L’abbé Guy Desnoyers, ou plutôt son substitut nettoyé à grande eau dans les rivières d’un pays qui pourrait être le paradis sur terre, y subit le sort normal (à l’époque) d’un criminel à qui s’applique la loi comme à tout un chacun : il est proprement guillotiné et, puisque malgré tout il parle encore, le réalisateur se saisit aimablement de sa tête pour lui faire dire qu’il n’aura lui-même été, dans toute cette affaire, qu’une victime.

Encore que, grâce à ce subterfuge, la fameuse « monstruosité » de ce prêtre – dénoncé aujourd’hui encore par tel théologien de service (qui ne se prive pas pour y voir une réincarnation diabolique des tyrans totalitaires) – soit renvoyée au Moyen Âge, on aimerait savoir ce que ce malheureux prêtre aura eu à subir pour en arriver là : assassiner sa maîtresse après lui avoir donné l’absolution, et baptiser l’enfant qu’il lui arrache du ventre avant de le poignarder.

Que ces faits – à la satisfaction générale – soient en partie escamotés à la fin de l’aventure quasi donjuanesque de ce joli curé bien reçu au château de sa paroisse, voilà en tous cas ce qui les ramène à des accidents de parcours. En les sanctionnant une bonne fois1, on pourra les faire passer par pertes et profits. On dira que l’Abbé a été victime de ses succès, un peu comme ces escrocs de bonne famille à qui on donnerait le Bon Dieu sans confession, jusqu’au moment où ils sont aspirés par le vide. Une bien triste histoire, après qu’on a souri et même ri de ces péchés somme toute « mignons » qui font de la sexualité comme d’une table bien servie le simple reflet du cadre naturel où ils se présentent. Faut-il ajouter que la luxure s’y pare même de la grâce, quand la maîtresse, idéalement aveugle, y incarne à elle seule la lumière des horizons transparents.

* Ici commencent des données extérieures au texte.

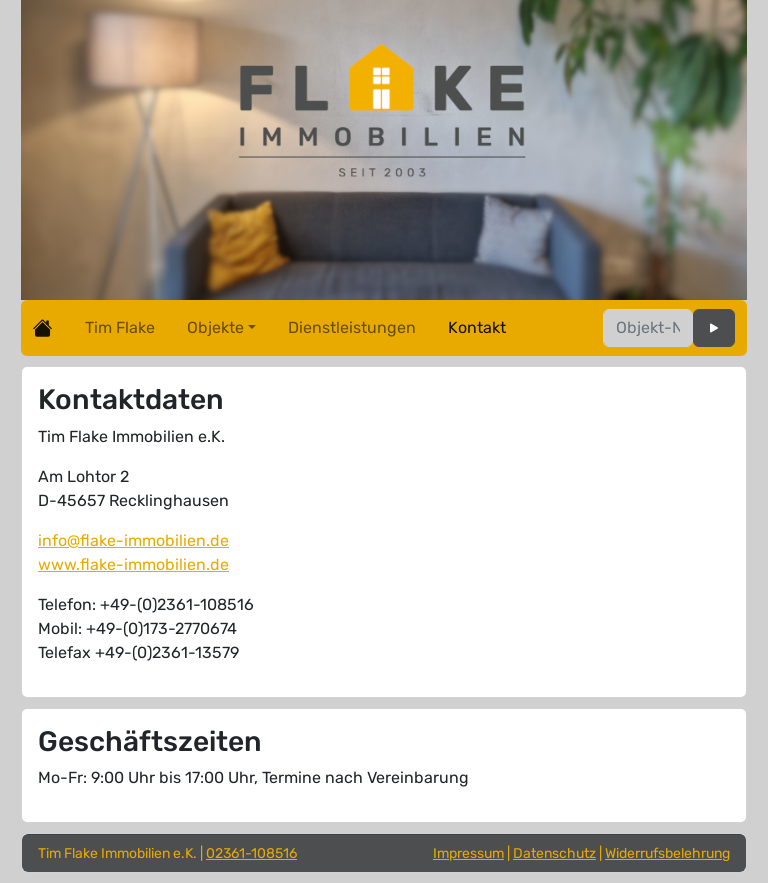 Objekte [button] (215, 327)
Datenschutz (554, 853)
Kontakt (477, 327)
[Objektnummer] (648, 328)
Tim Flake (120, 327)
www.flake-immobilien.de (133, 564)
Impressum (468, 853)
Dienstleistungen (352, 327)
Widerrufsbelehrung (667, 853)
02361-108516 (251, 853)
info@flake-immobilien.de (133, 540) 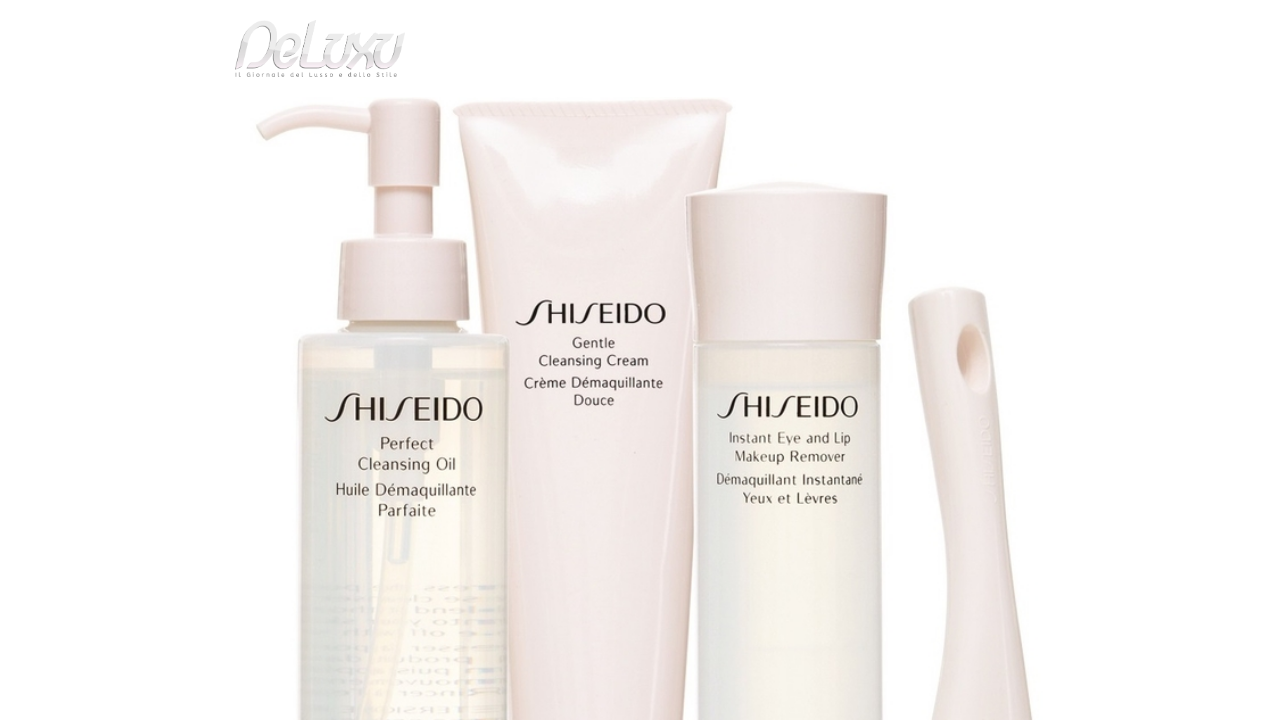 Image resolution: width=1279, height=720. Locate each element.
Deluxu (182, 163)
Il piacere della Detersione (366, 163)
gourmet (1080, 114)
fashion (724, 114)
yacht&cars (803, 114)
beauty (636, 114)
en (1090, 24)
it (1025, 24)
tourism (994, 114)
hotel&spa (895, 114) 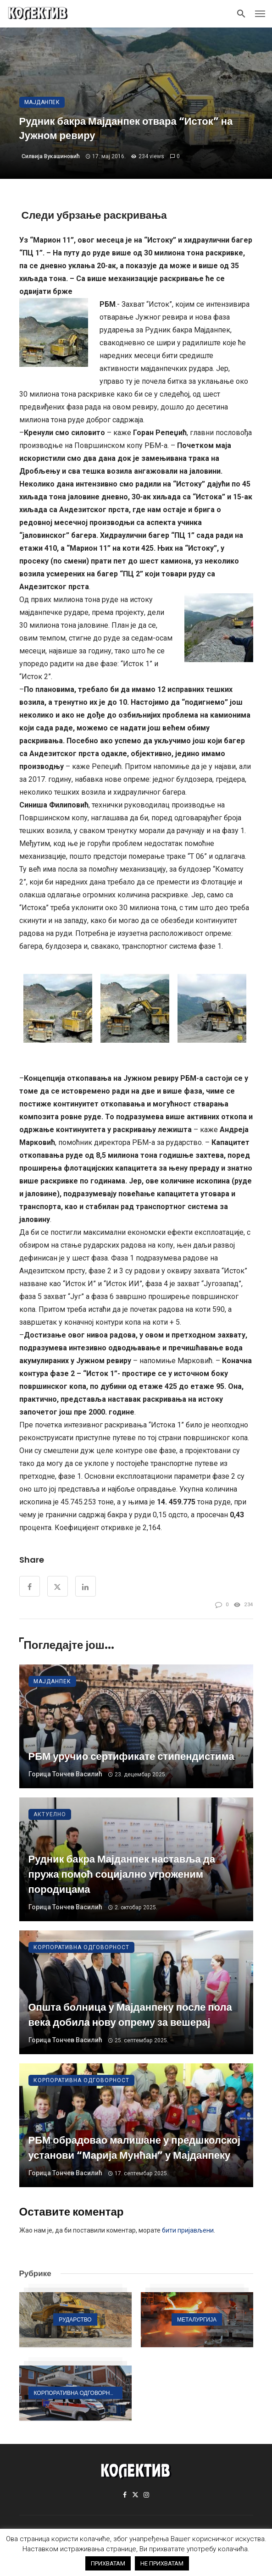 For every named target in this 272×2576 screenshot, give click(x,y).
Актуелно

Mais la vérité – la difficile vérité de ce drame digne d’une antiquité toujours présente au cœur de l’homme – échappe à ce récit d’un « fait divers » qui aplatit la tragédie, comme le fait aussi bien de la rusticité des corps et des collines du vrai pays d’Uruffe un esthétisme sans faille. Que le goût du sacré et celui de la mort se rencontrent dans un érotisme dont Georges Bataille a montré le noyau d’angoisse, cela ne saurait trouver sa place dans un monde où le « passage à l’acte » n’est que l’effet d’un vice aussi dépourvu de sens qu’une bêtise.

Et voilà comment en 2015, alors que de pédophilies sans panache à des barbaries aussi spectaculaires que celles de nos Croisades, le Mal revient, on continue dans les salons, comme sur le Titanic, de faire jouer les violons de la sympathie et de la désapprobation mêlées. La réalité rugueuse d’un garçon de la campagne projeté – avec le savoir qu’on lui a laborieusement infusé – dans le village ouvrier dépourvu de grâce d’une Lorraine assez peu paradisiaque, n’a guère plus de poids que celle d’un gamin de banlieue qui tourne mal. Quand à l’Eglise à laquelle est ligoté ce prêtre qu’on renvoie paternellement à Dieu comme au Deus ex machina de sa psychologie forcément accessoire, on ne l’interroge pas plus qu’on ne le fait véritablement aujourd’hui de l’Ecole, fabricante avérée d’échec social et moral. Il était donc écrit que ces réalités accessibles seraient passées par la trappe, comme si elles risquaient de nous faire sortir de notre rêve.

« Fou d’amour » ne dit donc ni la folie – en ce qu’elle a de tragiquement ordinaire chez l’homme écartelé entre ses désirs – ni même l’amour, quand la sexualité dévergondée s’y efforce d’en faire sauter les verrous, comme si l’amour aussi nous menaçait.

Faut-il croire que Philippe Ramos, dans un souci d’apaisement, nous a fait revisiter Uruffe en touristes, le monde, ce « paradis perdu », ayant encore quelques beaux jours devant lui ? Mais l’homme, l’abbé Guy Desnoyers, n’est pas le reste pittoresque d’un monument un peu usé. Il est toujours vivant, comme l’a justement pressenti Philippe Ramos : il nous parle, il nous interroge. En tous cas, merci de nous l’avoir rappelé.

Jean-Pierre BIGEAULT
poète et psychanalyste


1 Plus radicalement que dans la réalité, puisque Guy Desnoyers fut, non pas guillotiné, mais condamné aux travaux forcés.